You should study Mixed Language Programming
Crash is caused by different conventions of calling routines in Fortran and C.
I have found some samples at
While that is a good suggestion, be aware that my code calls c++ all over the place and has been working just fine for years. So I think I got the calling conventions under control.
What's different this time is the c++ spawning other processes. If I disable that step everything works as it should.
So the question is, why would spawing and then killing those processes cause a return from Fortran to Fortran to crash. There are no calling conventions at play there.
I have following suggestions then:
1. Program crashes during return from B to A? Or let's say code write(*,*) 'Return' can be executed after C++ call?
If it crashes during return then problem should be in stack corruption - i.e. wrong calling convention.
If it crashes after return, some of spawned process probably manipulated some pointer to your fortran data. Is it possible that some process can write out of bounds of your Fortran arrays?
2. Acces violation reading location ... shows some nonzero address?

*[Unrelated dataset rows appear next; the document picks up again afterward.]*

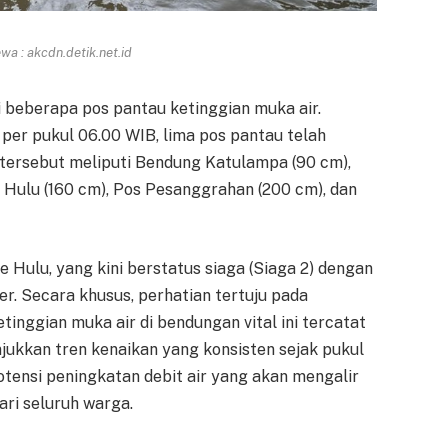
a : akcdn.detik.net.id
di beberapa pos pantau ketinggian muka air.
per pukul 06.00 WIB, lima pos pantau telah
 tersebut meliputi Bendung Katulampa (90 cm),
t Hulu (160 cm), Pos Pesanggrahan (200 cm), dan
 Hulu, yang kini berstatus siaga (Siaga 2) dengan
r. Secara khusus, perhatian tertuju pada
inggian muka air di bendungan vital ini tercatat
jukkan tren kenaikan yang konsisten sejak pukul
 potensi peningkatan debit air yang akan mengalir
ri seluruh warga.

3. Try to enable spawning another processes step by step and find which causes the error. Then try to comment parts of this code to see which routine causes the problem.
I agree with Jakub, is clear case of Stack corruption IMO. Mismatched call parameters or calling conventions. Also mismatch intent in args e.g. trying to modify something passed as a constant.
>>So the question is, why would spawing and then killing those processes cause a return from Fortran to Fortran to crash
Add to Jakub's advice is to spawn the processes as you do now, however, setup these process such that they do not do anything productive. If you are structured to kill these processes as opposed to join with them, then place them in a innocuous spin loop. Leave the original compute code in place such that should this test configuration result in your application not crashing, then you can one-by-one enable each of these processes original code to see where the problem occurs.
>>and has been working just fine for years
This is often an indication that the code my have worked by accident rather than by design. IOW the juxtaposition of code and data were such that errant writes were not exposed by means of crash or abnormal behavior of the application.